Fiery Keeper of the Hat
Moderator
Much of -ly adverb use will depend on TA. The younger the audience, the more tolerable they’ll be. The more genre, the more tolerable. If you want my daughter to read the book, you can pile them on. If you want me to read the book, kill them. Not all of them, mind you. Just most. To me, adverbs are often softening modifiers, not intensifiers. They’re vague.

Nimue thinks every one adds to the sentence, I disagree. “Accidentally” is the only one I would consider leaving, outside dialogue, but I doubt I would. “Accidentally” means something specific and valuable. The others? Not so much.

Dialogue is free game. And again the caveat, it works for this fan fic.

For the most part, the only useful bit for -ly words (IMO) is when a point needs made but that point isn’t important enough to spend more words on. Which is most useful in younger TAs. They are quickie work. In Ladybug/Cat Noir fan fic, sure, what the hell. You want major lit prizes, not so much.

^^^^ All of this? Yeah, just... no.

Nimue is great and all, but I believe we're maybe different people?

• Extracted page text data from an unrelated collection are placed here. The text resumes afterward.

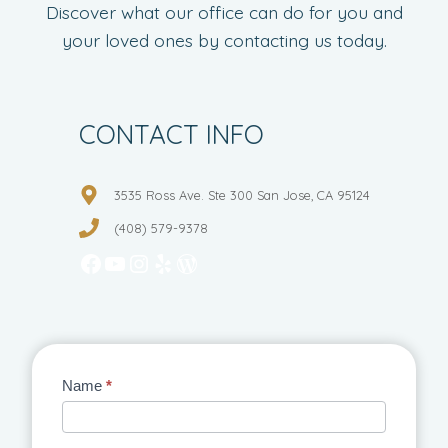
Discover what our office can do for you and
your loved ones by contacting us today.
CONTACT INFO
3535 Ross Ave. Ste 300 San Jose, CA 95124
(408) 579-9378
Facebook
YouTube
Instagram
Yelp
WordPress
Contact
Name
*
Us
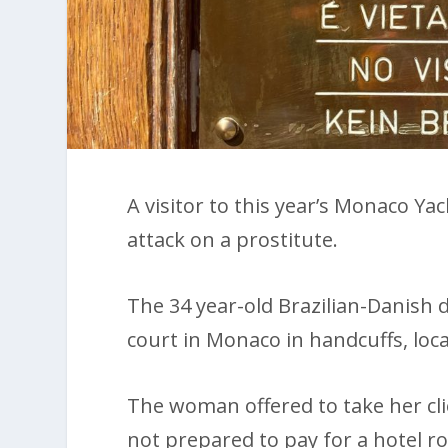
A visitor to this year’s Monaco Yac
attack on a prostitute.
The 34 year-old Brazilian-Danish
court in Monaco in handcuffs, loc
The woman offered to take her cli
not prepared to pay for a hotel r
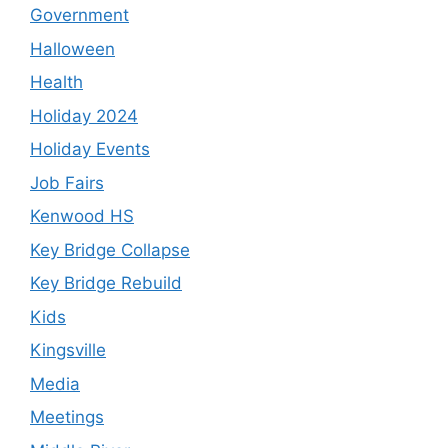
Government
Halloween
Health
Holiday 2024
Holiday Events
Job Fairs
Kenwood HS
Key Bridge Collapse
Key Bridge Rebuild
Kids
Kingsville
Media
Meetings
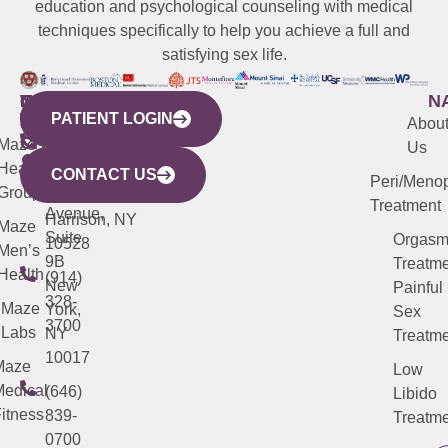
education and psychological counseling with medical
techniques specifically to help you achieve a full and
satisfying sex life.
WESTCHESTER
NEW
QUICK
CONNECTICUT
NEW
N
PATIENT LOGIN
YORK
LINKS
JERSEY
440
(203)
Abou
CITY
Maze
(973)
Mamaroneck
487-
Us
633
Health
913-
Avenue,
4000
CONTACT US
Peri/Meno
Third
Group
5000
Suite 201
Treatment
Avenue,
Harrison, NY
Maze
Suite
Orgas
10528
Men’s
9B
Treatme
Health
(914)
New
Painful
328-
Maze
York,
Sex
3700
Labs
NY
Treatme
10017
Maze
Low
edical
(646)
Libido
itness
839-
Treatme
0700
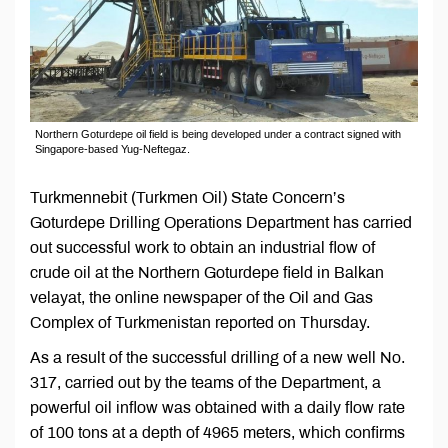
Northern Goturdepe oil field is being developed under a contract signed with
Singapore-based Yug-Neftegaz.
Turkmennebit (Turkmen Oil) State Concern’s
Goturdepe Drilling Operations Department has carried
out successful work to obtain an industrial flow of
crude oil at the Northern Goturdepe field in Balkan
velayat, the online newspaper of the Oil and Gas
Complex of Turkmenistan reported on Thursday.
As a result of the successful drilling of a new well No.
317, carried out by the teams of the Department, a
powerful oil inflow was obtained with a daily flow rate
of 100 tons at a depth of 4965 meters, which confirms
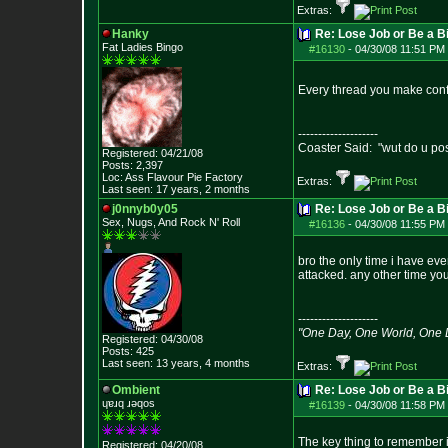
Extras:
Hanky
Re: Lose Job or Be a B
Fat Ladies Bingo
#16130
-
04/30/08 11:51 PM 
Every thread you make confi
--------------------
Coaster Said: "wut do u po
Registered: 04/21/08
Posts:
2,397
Loc: Ass Flavour Pie
Factory
Extras:
Last seen: 17 years, 2 months
j0nnyb0y05
Re: Lose Job or Be a B
Sex, Nugs, And R
ock N' Roll
#16136
-
04/30/08 11:55 PM 
bro the only time i have ev
attacked. any other time you
--------------------
"One Day, One World, One
Registered: 04/30/08
Posts:
425
Last seen: 13 years, 4 months
Extras:
Ombient
Re: Lose Job or Be a B
ɥɐɹq ɹǝqos
#16139
-
04/30/08 11:58 PM 
The key thing to remember i
Registered: 04/20/08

If anything, younger audiences require simpler and tighter language than adults, is harder to write, and aren't at all "quickie work.". The idea that anything goes because it's YA is misplaced, and you shouldn't dismiss a genre you're not as familiar with.

Although I don't really write it any differently just because it's fanfiction for a "younger" TA - I posted it as a sample of my own writing, so maybe you should try and realize when your condescending attitude is more personal than you intend it?

You're probably right about an adverb being a "softening modifiers" instead of a so-called "intensifier," but there's plenty of room for softening even in an intense sentence, let alone a scene. Keeping your sentences varied is probably the biggest key to writing top level prose.

I stand by all seven of the adverbs in my example - I think if you think they could be cut, then you're not paying enough attention to the context.

And I don't know about literary prizes, but I'm fairly sure that YA sells pretty well, and that fanfictions can end up with audiences much larger than that of most ebooks.
 

Nimue

Auror
Directionals... here’s the thing. Directionals are fine! If you use them within reason. I have critiqued short pieces of writing which will use 10 directionals in 100 words, and most of them are just pointless. You’ve got a couple here and there? Good. Many times, the use of directionals will also point to a lack of descriptive prowess. But again, TA matters here too.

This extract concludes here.